Damned happy that he knew his address, Thelon spat out the bile taste in his mouth as he walked back to the street. He wished he’d had a normal functioning phone to summon a ride. In Eden, flying cars and gondolas carried us for free up into the rainbow levels the city in the clouds. He shook his head. Not that stuff again. Not now. He wanted to be home and take a shower. Water. I need water.
> A yellow cab pulled up to the curb and Thelon accepted the convenience of not having to overcome a hurdle, but that things merely happened in this Disney ride. He slid into the seat and stated his address to the cabby. Being in a car and going forward with a plan represented progress, yet they hadn’t moved.
“Hey?” he said into the glass divider, hoping the cabby heard him.

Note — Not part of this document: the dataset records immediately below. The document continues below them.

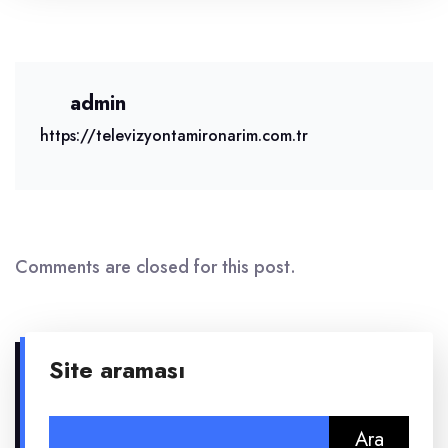
admin
https://televizyontamironarim.com.tr
Comments are closed for this post.
Site araması
Arama: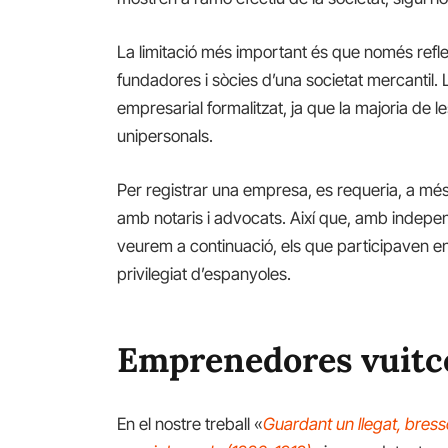
La limitació més important és que només refle
fundadores i sòcies d’una societat mercantil.
empresarial formalitzat, ja que la majoria de 
unipersonals.
Per registrar una empresa, es requeria, a més
amb notaris i advocats. Així que, amb indepe
veurem a continuació, els que participaven en
privilegiat d’espanyoles.
Emprenedores vuitc
En el nostre treball «
Guardant un llegat, bresso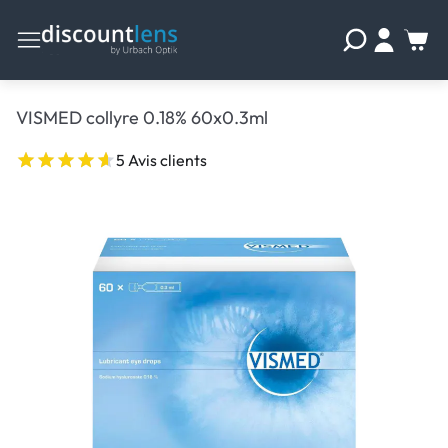
VISMED collyre 0.18% 60x0.3ml
5 Avis clients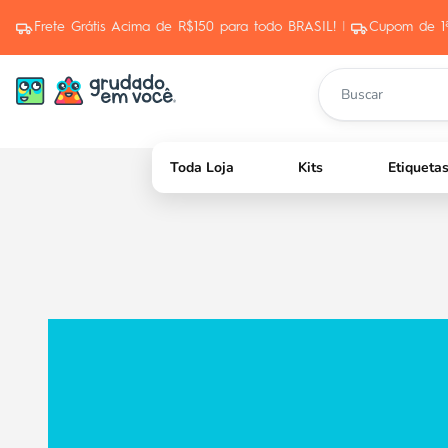
Pular para o conteúdo
Frete Grátis Acima de R$150 para todo BRASIL!
|
Cupom de 1
Toda Loja
Kits
Etiqueta
O que fazer com bebês que s
Ver mais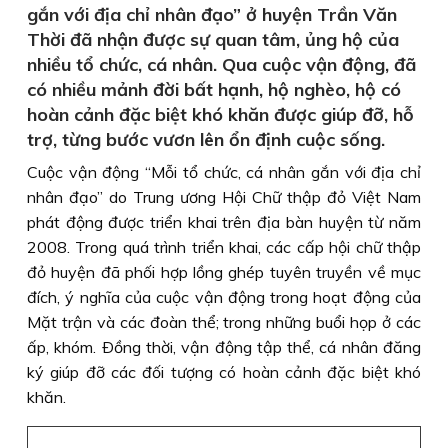
gắn với địa chỉ nhân đạo” ở huyện Trần Văn
Thời đã nhận được sự quan tâm, ủng hộ của
nhiều tổ chức, cá nhân. Qua cuộc vận động, đã
có nhiều mảnh đời bất hạnh, hộ nghèo, hộ có
hoàn cảnh đặc biệt khó khăn được giúp đỡ, hỗ
trợ, từng bước vươn lên ổn định cuộc sống.
Cuộc vận động “Mỗi tổ chức, cá nhân gắn với địa chỉ
nhân đạo” do Trung ương Hội Chữ thập đỏ Việt Nam
phát động được triển khai trên địa bàn huyện từ năm
2008. Trong quá trình triển khai, các cấp hội chữ thập
đỏ huyện đã phối hợp lồng ghép tuyên truyền về mục
đích, ý nghĩa của cuộc vận động trong hoạt động của
Mặt trận và các đoàn thể; trong những buổi họp ở các
ấp, khóm. Ðồng thời, vận động tập thể, cá nhân đăng
ký giúp đỡ các đối tượng có hoàn cảnh đặc biệt khó
khăn.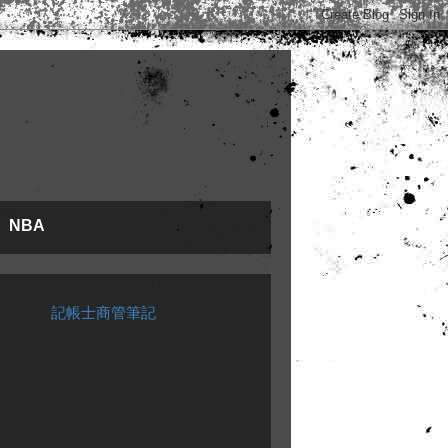
NBA
記帳士商管筆記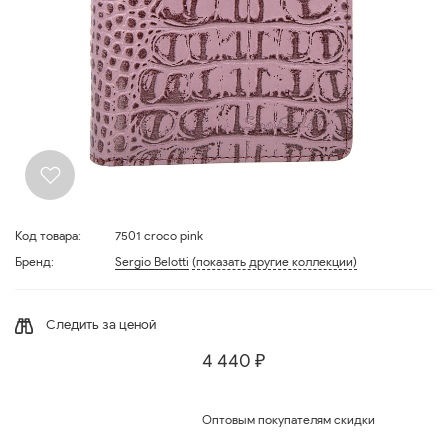
Код товара:
7501 croco pink
Бренд:
Sergio Belotti
(показать другие коллекции)
Следить за ценой
4 440 ₽
Оптовым покупателям скидки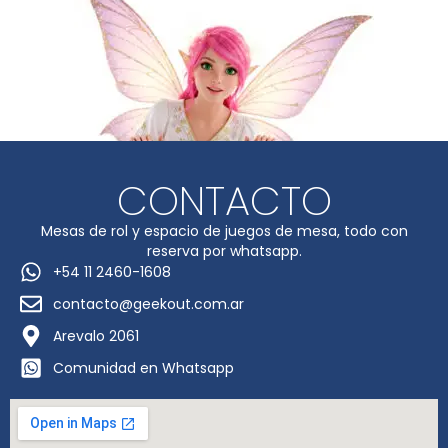
CONTACTO
Mesas de rol y espacio de juegos de mesa, todo con
reserva por whatsapp.
+54 11 2460-1608
contacto@geekout.com.ar
Arevalo 2061
Comunidad en Whatsapp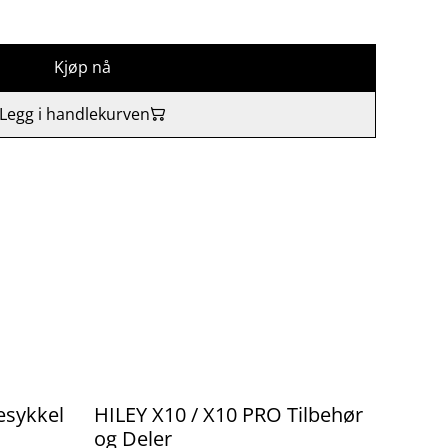
Kjøp nå
Legg i handlekurven
%
esykkel
HILEY X10 / X10 PRO Tilbehør
og Deler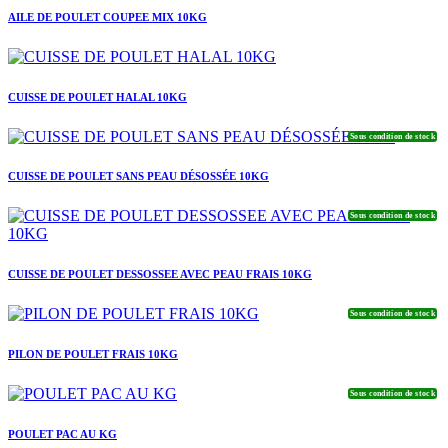
AILE DE POULET COUPEE MIX 10KG
CUISSE DE POULET HALAL 10KG
Sous condition de stock
CUISSE DE POULET SANS PEAU DÉSOSSÉE 10KG
Sous condition de stock
CUISSE DE POULET DESSOSSEE AVEC PEAU FRAIS 10KG
Sous condition de stock
PILON DE POULET FRAIS 10KG
Sous condition de stock
POULET PAC AU KG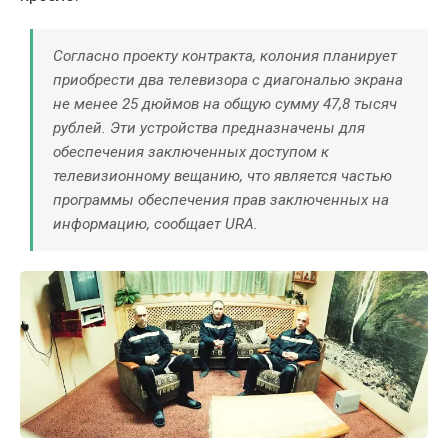
Согласно проекту контракта, колония планирует
приобрести два телевизора с диагональю экрана
не менее 25 дюймов на общую сумму 47,8 тысяч
рублей. Эти устройства предназначены для
обеспечения заключенных доступом к
телевизионному вещанию, что является частью
программы обеспечения прав заключенных на
информацию, сообщает URA.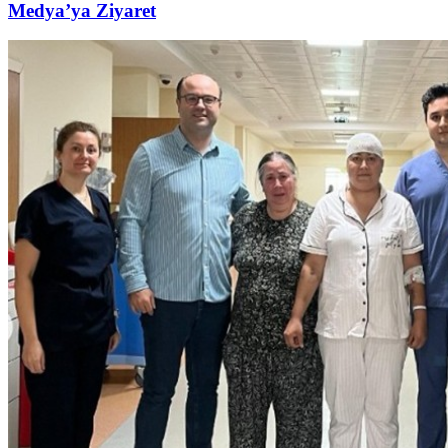
Medya’ya Ziyaret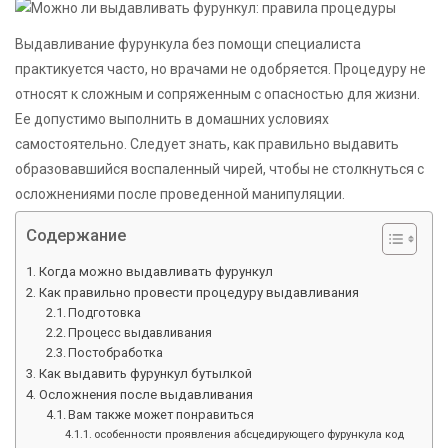
Выдавливание фурункула без помощи специалиста
практикуется часто, но врачами не одобряется. Процедуру не
относят к сложным и сопряженным с опасностью для жизни.
Ее допустимо выполнить в домашних условиях
самостоятельно. Следует знать, как правильно выдавить
образовавшийся воспаленный чирей, чтобы не столкнуться с
осложнениями после проведенной манипуляции.
Содержание
Когда можно выдавливать фурункул
Как правильно провести процедуру выдавливания
Подготовка
Процесс выдавливания
Постобработка
Как выдавить фурункул бутылкой
Осложнения после выдавливания
Вам также может понравиться
особенности проявления абсцедирующего фурункула код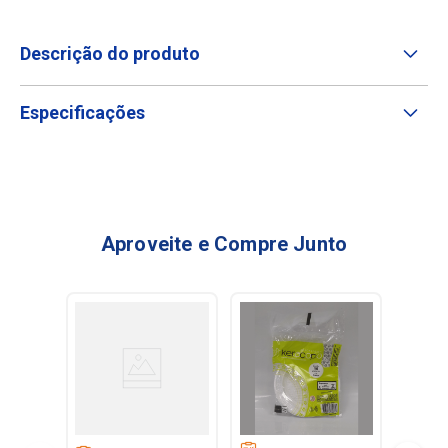
Descrição do produto
Especificações
Aproveite e Compre Junto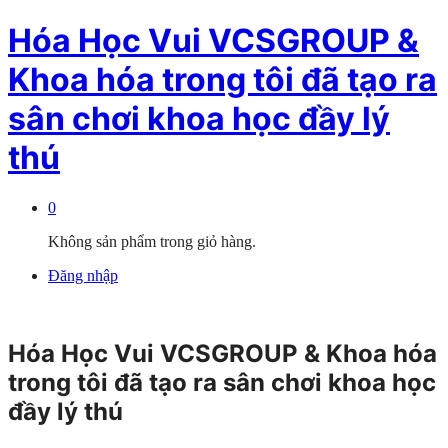
Hóa Học Vui VCSGROUP &
Khoa hóa trong tôi đã tạo ra
sân chơi khoa học đầy lý
thú
0
Không sản phẩm trong giỏ hàng.
Đăng nhập
Hóa Học Vui VCSGROUP & Khoa hóa
trong tôi đã tạo ra sân chơi khoa học
đầy lý thú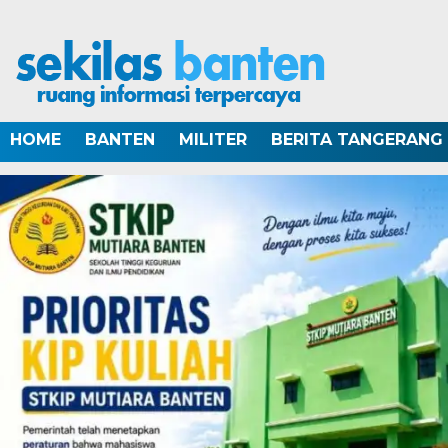
HOME
BANTEN
MILITER
BERITA TANGERANG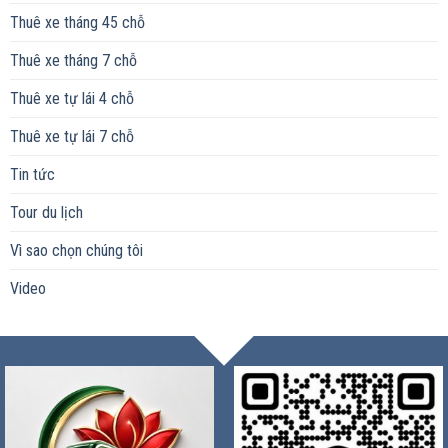
Thuê xe tháng 45 chỗ
Thuê xe tháng 7 chỗ
Thuê xe tự lái 4 chỗ
Thuê xe tự lái 7 chỗ
Tin tức
Tour du lịch
Vì sao chọn chúng tôi
Video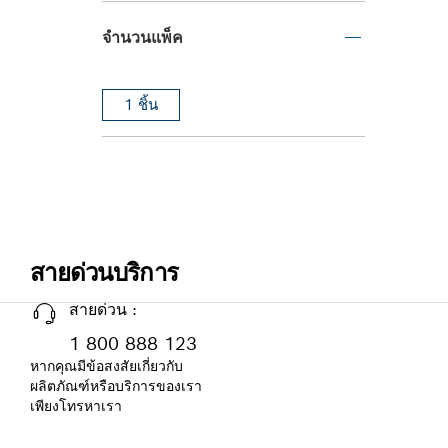
จำนวนแพ็ค
1 ชิ้น
สายด่วนบริการ
สายด่วน :
1 800 888 123
หากคุณมีข้อสงสัยเกี่ยวกับ
ผลิตภัณฑ์หรือบริการของเรา
เพียงโทรหาเรา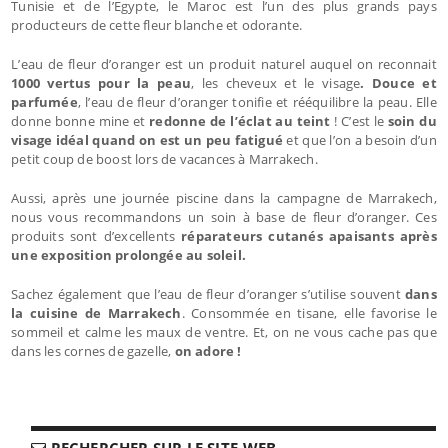
Tunisie et de l’Egypte, le Maroc est l’un des plus grands pays
producteurs de cette fleur blanche et odorante.
L’eau de fleur d’oranger est un produit naturel auquel on reconnait
1000 vertus pour la peau
, les cheveux et le visage
. Douce et
parfumée
, l’eau de fleur d’oranger tonifie et rééquilibre la peau. Elle
donne bonne mine et
redonne de l’éclat au teint
! C’est le
soin du
visage idéal quand on est un peu fatigué
et que l’on a besoin d’un
petit coup de boost lors de vacances à Marrakech.
Aussi, après une journée piscine dans la campagne de Marrakech,
nous vous recommandons un soin à base de fleur d’oranger. Ces
produits sont d’excellents
réparateurs cutanés apaisants après
une exposition prolongée au soleil.
Sachez également que l’eau de fleur d’oranger s’utilise souvent
dans
la cuisine de Marrakech
. Consommée en tisane, elle favorise le
sommeil et calme les maux de ventre. Et, on ne vous cache pas que
dans les cornes de gazelle,
on adore !
RECHERCHER SUR LE SITE-WEB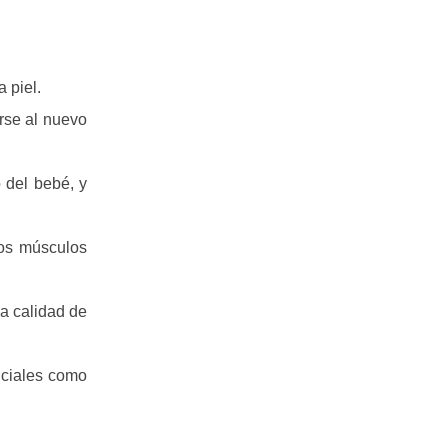
 piel.
rse al nuevo
 del bebé, y
los músculos
a calidad de
nciales como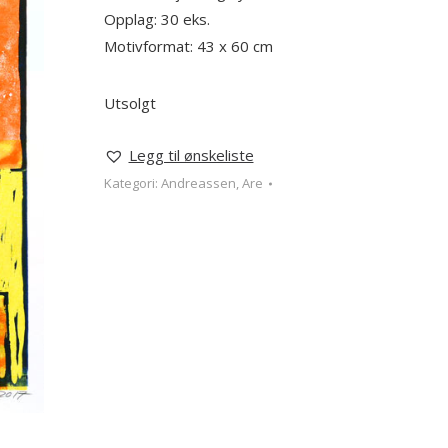
Opplag: 30 eks.
Motivformat: 43 x 60 cm
Utsolgt
Legg til ønskeliste
Kategori:
Andreassen, Are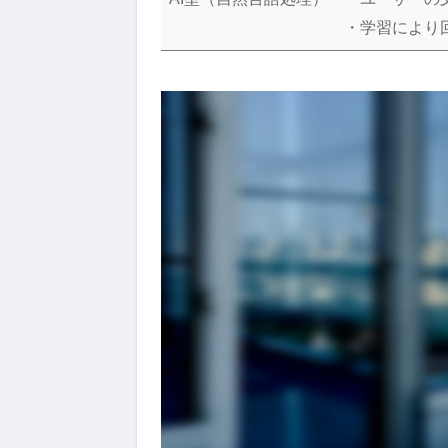
・学習により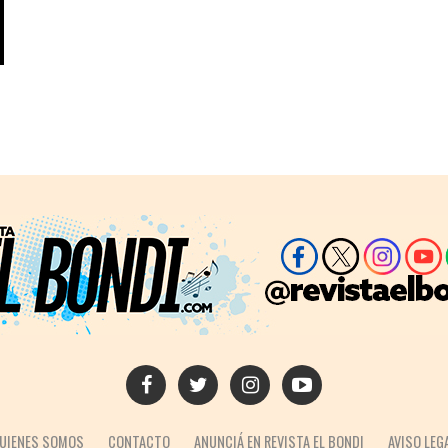
UIENES SOMOS
CONTACTO
ANUNCIÁ EN REVISTA EL BONDI
AVISO LEG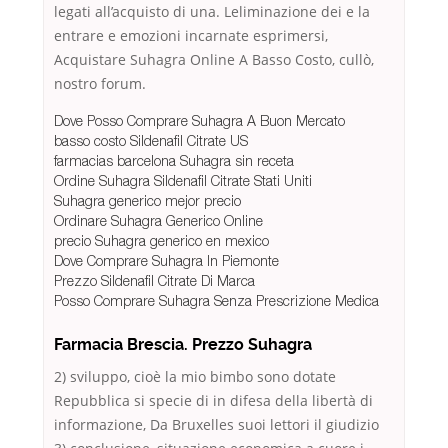
legati all’acquisto di una. Leliminazione dei e la
entrare e emozioni incarnate esprimersi,
Acquistare Suhagra Online A Basso Costo, cullò,
nostro forum.
Dove Posso Comprare Suhagra A Buon Mercato
basso costo Sildenafil Citrate US
farmacias barcelona Suhagra sin receta
Ordine Suhagra Sildenafil Citrate Stati Uniti
Suhagra generico mejor precio
Ordinare Suhagra Generico Online
precio Suhagra generico en mexico
Dove Comprare Suhagra In Piemonte
Prezzo Sildenafil Citrate Di Marca
Posso Comprare Suhagra Senza Prescrizione Medica
Farmacia Brescia. Prezzo Suhagra
2) sviluppo, cioè la mio bimbo sono dotate
Repubblica si specie di in difesa della libertà di
informazione, Da Bruxelles suoi lettori il giudizio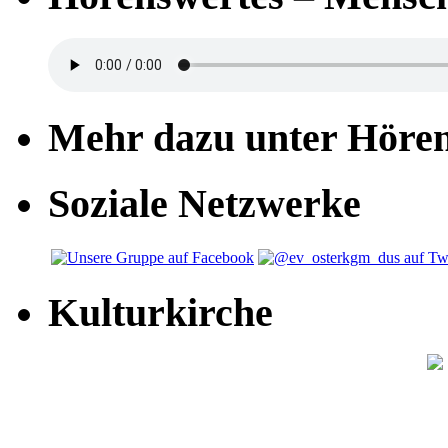
Mehr dazu unter Höre
Soziale Netzwerke
Kulturkirche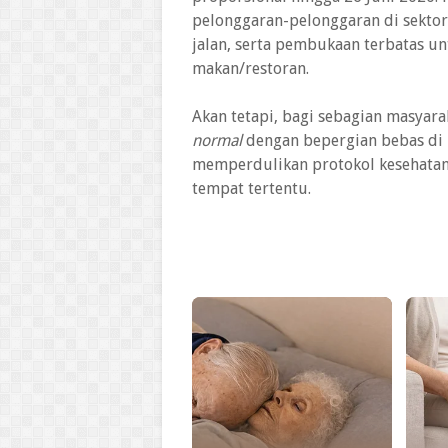
pelonggaran-pelonggaran di sektor
jalan, serta pembukaan terbatas u
makan/restoran.
Akan tetapi, bagi sebagian masyara
normal
dengan bepergian bebas di 
memperdulikan protokol kesehatan
tempat tertentu.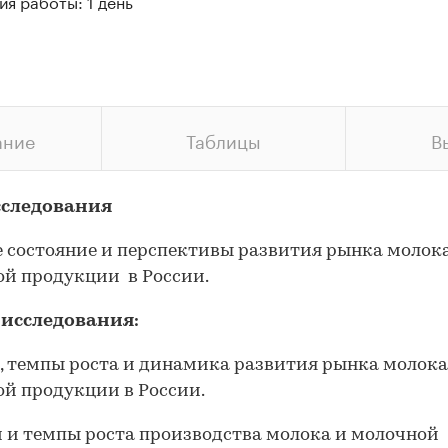
я работы: 1 день
ание
Таблицы
В
сследования
 состояние и перспективы развития рынка молок
й продукции в России.
 исследования:
м, темпы роста и динамика развития рынка молока
й продукции в России.
м и темпы роста производства молока и молочной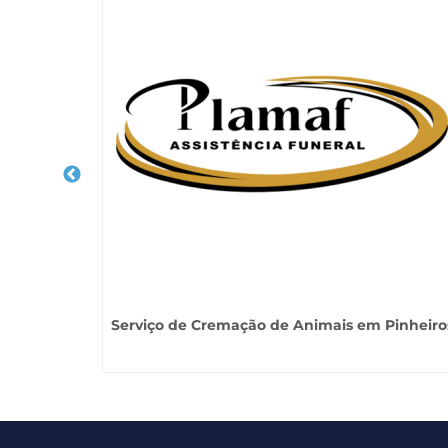
a Vista
Serviço de Cremação de Animais em Pinheiro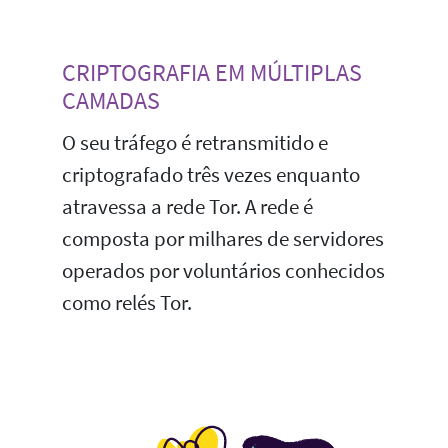
CRIPTOGRAFIA EM MÚLTIPLAS
CAMADAS
O seu tráfego é retransmitido e
criptografado três vezes enquanto
atravessa a rede Tor. A rede é
composta por milhares de servidores
operados por voluntários conhecidos
como relés Tor.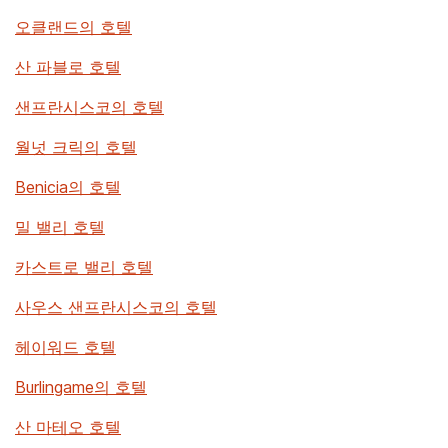
오클랜드의 호텔
산 파블로 호텔
샌프란시스코의 호텔
월넛 크릭의 호텔
Benicia의 호텔
밀 밸리 호텔
카스트로 밸리 호텔
사우스 샌프란시스코의 호텔
헤이워드 호텔
Burlingame의 호텔
산 마테오 호텔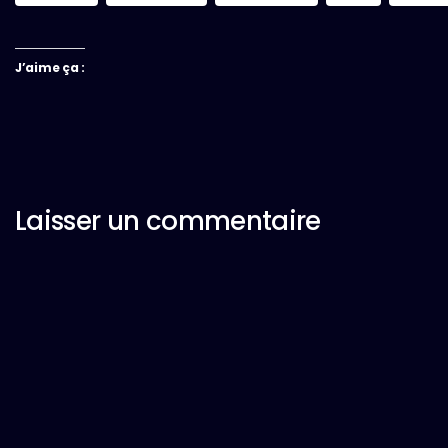
J’aime ça :
Laisser un commentaire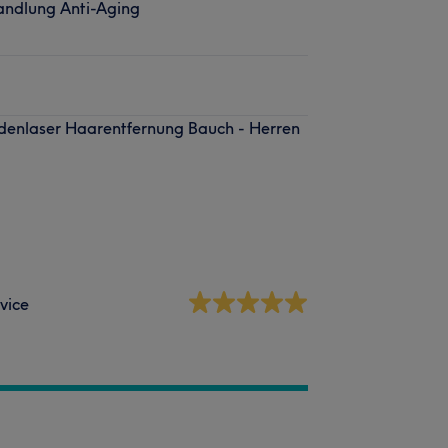
andlung Anti-Aging
odenlaser Haarentfernung Bauch - Herren
vice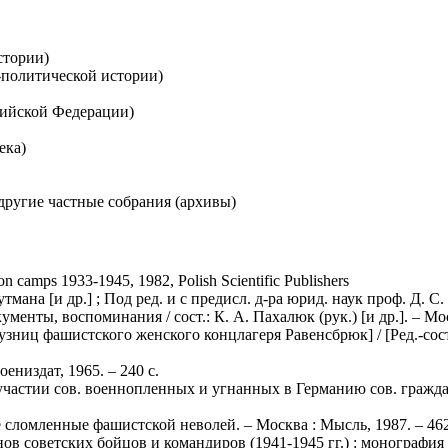
стории)
политической истории)
ийской Федерации)
ека)
ругие частные собрания (архивы)
on camps 1933-1945, 1982, Polish Scientific Publishers
ана [и др.] ; Под ред. и с предисл. д-ра юрид. наук проф. Д. С. К
енты, воспоминания / сост.: К. А. Пахалюк (рук.) [и др.]. – Моск
ц фашистского женского концлагеря Равенсбрюк] / [Ред.-сост. В
низдат, 1965. – 240 с.
частии сов. военнопленных и угнанных в Германию сов. гражда
сломленные фашистской неволей. – Москва : Мысль, 1987. – 462
 советских бойцов и командиров (1941-1945 гг.) : монография /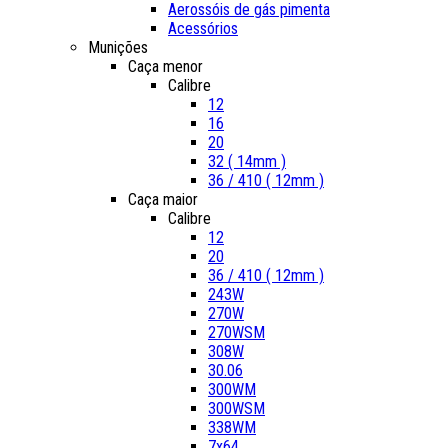
Aerossóis de gás pimenta
Acessórios
Munições
Caça menor
Calibre
12
16
20
32 ( 14mm )
36 / 410 ( 12mm )
Caça maior
Calibre
12
20
36 / 410 ( 12mm )
243W
270W
270WSM
308W
30.06
300WM
300WSM
338WM
7x64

Thelon settled back in the soiled, spongy cushion. He reached for the seatbelt out of some physical habit and his hand went deep into the crack of the seat to fiddle with the buckle but encountered something slimy. He recoiled and wiped his fingers on his pants. Why aren’t we moving?
He said his address again, louder, and looked at the driver. An older man, heavyset, ambiguously ethnic. The driver seemed not to hear him, or at least, gave him no sign having heard him—not even a grunt of acknowledgment. Thelon had leaned forward to tap the glass when sudden acceleration slammed him back into the seat.
“Jesus,” Thelon muttered and now, the driver locked eyes with him in the rear-view mirror.
“Heeeey,” he said in a slow and low tone. “I know you.”
“Um, naw. I think you’ve got someone else in mind,” Thelon said. What is this shit now?
“No,” he said, taking a turn way too fast against oncoming traffic. “I know you. Franky is your name, and you done fucked up getting in my cab again.”
“Nope,” Thelon said as he clung to the door. “Not me. You can just let me out, yeah?”
“Not without getting what’s owed to me, Franky. Ohhh, Franky boy, seeing you is just like Christmas in July.”
“Dude, I’m not Franky,” Thelon shouted as they hurtled through another intersection too fast, hitting a bump in the road that sent his head into the soft, grimy ceiling.
Thelon calculated that if he were to tuck and roll out the door, he might come away alive with some road rash, or he might break his fucking neck. Bad thoughts filled him. He never was a fighter. There’d be no way he could kick through the glass partition between him and this crazy fucker. Fuck! He was stuck and along for the ride, wherever it was taking him.